5. Add your scoby and 2-3 cups of starter tea. Wash your hands before handling your scoby. Now your batch is ready for the first stage of fermentation. Seal your vessel off with cheesecloth and an elastic band. Put the vessel out of direct light and leave it there for 7-10 days. Resist the temptation to peek inside during this time and don’t agitate the mixture or stir it. Leave it alone it work its magic.
6. After a week, your first stage of fermentation is done! While the kombucha is ready to drink, there are more steps involved if you want it to be carbonated or flavoured. Either way, you want to remove your scoby and put it into your second vessel with 1-2 cups of the kombucha you just made. This can be used for your next batch! Make sure to stir the kombucha well to mix in any solids that have settled at the bottom of your vessel.
7. Add your flavours! Juice, whole fruit, cuts of ginger, herbs and spices can all be added at this stage. I like to add 2 tbsp. minced ginger and 100% pure cranberry juice. If you want to add juice, use about ¼ cup. Be aware that adding high-sugar juices will make the kombucha fizzier. This is because the yeast and bacteria feed on it and convert it to carbon dioxide.

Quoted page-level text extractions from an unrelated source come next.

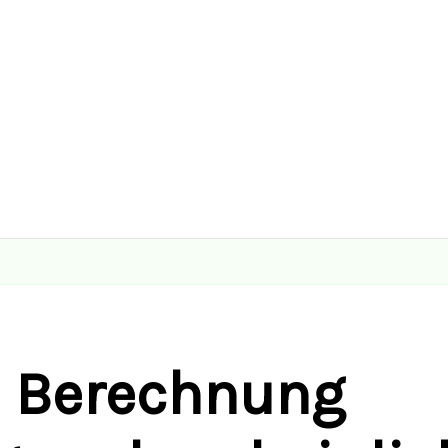
Berechnung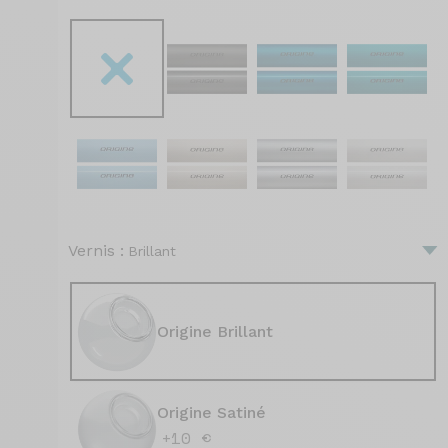
Vernis :
Brillant
Origine Brillant
Origine Satiné
+10 €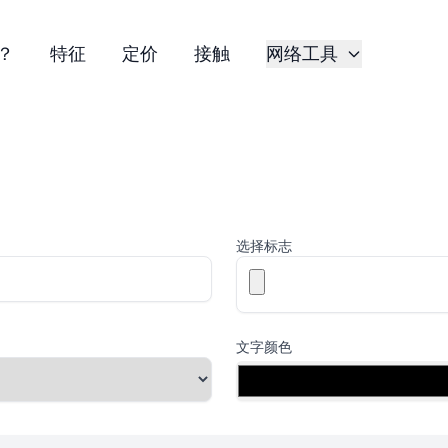
？
特征
定价
接触
网络工具
选择标志
文字颜色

8. Seal your bottles and prepare for the second stage of fermentation! Again, keep the batch out of direct sunlight at room temperature. This time, leave the bottles for no longer than 4 days. If you used high-sugar flavourings, this process will take less time.
9. Once the bottles are ready, pop them in the fridge. The cool temperatures slow the fermentation process to a virtual halt. After they’ve cooled, test open one over the sink. The carbonation can make a fizzy mess upon opening. Experiment with your next batch to work out these kinks. But for now, drink up!